A dependency graph is a directed, acyclic data structure that models the complete hierarchy of software libraries required by a project. Each node represents a distinct package or artifact, while a directed edge from Package A to Package B explicitly declares that A depends on B to function. This structure is critical for Software Composition Analysis (SCA), as it maps not only direct dependencies but also the deep tree of transitive dependencies, revealing vulnerabilities buried several layers deep in the supply chain.
Glossary
Dependency Graph

What is a Dependency Graph?
A dependency graph is a directed graph representing the relationships between all software packages in a project, mapping out which components depend on others to enable transitive vulnerability analysis.

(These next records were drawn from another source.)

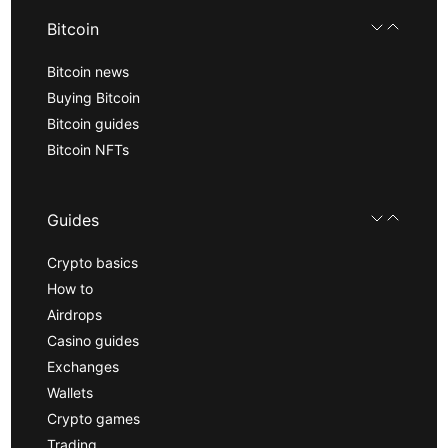
Bitcoin
Bitcoin news
Buying Bitcoin
Bitcoin guides
Bitcoin NFTs
Guides
Crypto basics
How to
Airdrops
Casino guides
Exchanges
Wallets
Crypto games
Trading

In AI supply chain security, the dependency graph extends beyond code libraries to include model weights, datasets, and base container images. By analyzing this graph, DevSecOps engineers can instantly assess the blast radius of a known exploit like a dependency confusion attack. Tools that resolve this graph must handle semantic versioning conflicts and dependency pinning to generate a precise Software Bill of Materials (SBOM), ensuring every component's provenance is verifiable against immutable hashes.
Core Characteristics of a Dependency Graph
A dependency graph is a directed acyclic graph (DAG) that models the relationships between software components, where nodes represent packages and edges represent 'depends on' relationships. In AI supply chain security, it is the foundational data structure for transitive vulnerability analysis.

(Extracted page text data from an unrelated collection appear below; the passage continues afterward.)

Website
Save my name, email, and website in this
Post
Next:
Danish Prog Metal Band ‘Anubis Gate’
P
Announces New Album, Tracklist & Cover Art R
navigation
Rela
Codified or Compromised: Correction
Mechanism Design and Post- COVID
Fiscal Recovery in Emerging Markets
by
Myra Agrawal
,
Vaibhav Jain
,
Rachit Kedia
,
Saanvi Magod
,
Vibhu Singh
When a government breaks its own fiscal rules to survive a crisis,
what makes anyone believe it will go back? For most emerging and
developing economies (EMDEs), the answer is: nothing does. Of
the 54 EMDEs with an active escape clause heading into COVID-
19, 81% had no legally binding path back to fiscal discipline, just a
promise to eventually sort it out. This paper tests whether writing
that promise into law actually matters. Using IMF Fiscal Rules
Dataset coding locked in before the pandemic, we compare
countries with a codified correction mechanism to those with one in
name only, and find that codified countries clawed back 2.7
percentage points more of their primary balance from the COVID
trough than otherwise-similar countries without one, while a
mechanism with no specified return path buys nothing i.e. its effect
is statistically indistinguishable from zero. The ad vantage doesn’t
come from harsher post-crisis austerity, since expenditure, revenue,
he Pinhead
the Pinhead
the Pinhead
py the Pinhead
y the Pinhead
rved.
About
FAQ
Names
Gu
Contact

Directed Acyclic Structure
A dependency graph is strictly directed and ideally acyclic. Edges point from a dependent package to its dependency. The acyclic property prevents circular references (e.g., Package A requiring Package B, which requires Package A), which would cause infinite loops in resolvers. Resolution algorithms like those in pip or npm perform topological sorting to determine a valid, flat installation order from this graph. In machine learning pipelines, this structure maps not just Python packages but also model weights, tokenizers, and preprocessing scripts.
Transitive Dependency Resolution
The graph captures not just direct dependencies but the full transitive closure—the complete tree of all nested requirements. A single top-level import of transformers can pull in hundreds of sub-dependencies. This is critical for security because a vulnerability in a deeply nested, indirect dependency (e.g., a logging library six levels deep) is invisible without graph traversal. Tools like Software Composition Analysis (SCA) scanners walk this transitive graph to identify known Common Vulnerabilities and Exposures (CVEs) across the entire supply chain.
Version Constraint Nodes
Each edge in the graph carries a version constraint (e.g., >=1.0.0, <2.0.0 or ~=3.2.1). The dependency resolver must find a set of concrete versions that satisfies all constraints simultaneously—a problem known as version set solving, which is NP-complete in the general case. In AI supply chains, conflicting version constraints on shared libraries like NumPy or protobuf are a frequent source of dependency hell, leading to brittle, non-reproducible builds. The graph makes these conflicts explicit and traceable.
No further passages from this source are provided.